Lot, temiendo no poder llegar a las montañas a tiempo, respondió:
—No, señor mío, por favor. Tu siervo ha hallado gracia ante tus ojos, y has mostrado gran misericordia al salvar mi vida. Pero no puedo huir a las montañas, no sea que me alcance el desastre y muera. Mira, hay una ciudad pequeña cerca, a la cual puedo escapar. Permíteme refugiarme allí. Es una ciudad pequeña, ¿no es así? Allí podré salvar mi vida.
El ángel le respondió:
—De acuerdo, también en esto te concedo lo que pides. No destruiré esa ciudad. Date prisa y escapa allí, porque no puedo hacer nada hasta que llegues.
Por eso aquella ciudad fue llamada Zoar, que significa «pequeña».
El sol ya había salido sobre la tierra cuando Lot llegó a Zoar. Entonces el Señor hizo llover del cielo azufre y fuego sobre Sodoma y Gomorra. Era una lluvia de destrucción, un juicio divino que consumió todo a su paso. Las ciudades, los habitantes, las plantas, los animales, todo fue reducido a cenizas.
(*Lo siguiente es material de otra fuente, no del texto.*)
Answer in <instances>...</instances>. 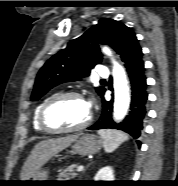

El humo se elevaba como el de un horno gigante, y el valle entero quedó convertido en un desierto desolado.
La esposa de Lot, a pesar de la advertencia, no pudo resistir la tentación de mirar atrás. En el momento en que volvió su rostro hacia Sodoma, quedó convertida en una estatua de sal, un recordatorio eterno de las consecuencias de desobedecer la palabra de Dios.
Lot y sus hijas, temerosos, permanecieron en Zoar, pero el miedo los llevó a refugiarse en las montañas, donde vivieron en una cueva. Allí, en la soledad de aquel lugar, las hijas de Lot, creyendo que no quedaba nadie más en el mundo, tomaron una decisión desesperada para preservar su linaje. Sin embargo, esa es otra historia, llena de tristeza y consecuencias.
Así fue como Sodoma y Gomorra, ciudades que habían sido un símbolo de prosperidad, se convirtieron en un ejemplo eterno del juicio de Dios contra la maldad. Y Lot, aunque salvado por la misericordia divina, cargó consigo las cicatrices de haber vivido entre la corrupción, recordando siempre que la justicia del Señor es tan cierta como su misericordia.